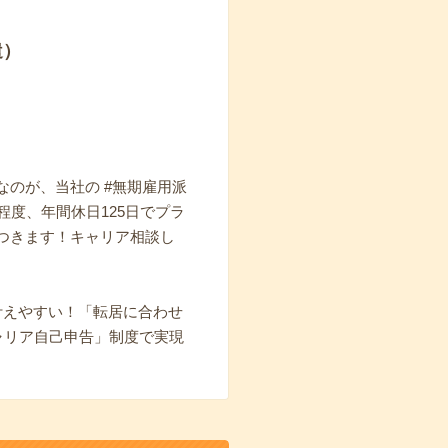
遣）
のが、当社の #無期雇用派
度、年間休日125日でプラ
つきます！キャリア相談し
叶えやすい！「転居に合わせ
ャリア自己申告」制度で実現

══════════════════════════════

* Exercise description: Each line from the one with "度、年間休日125日でプラ" through the end of the entries above is to be returned word for word. Nothing else belongs in the answer.

* Output of the exercise:
度、年間休日125日でプラ
つきます！キャリア相談し
叶えやすい！「転居に合わせ
ャリア自己申告」制度で実現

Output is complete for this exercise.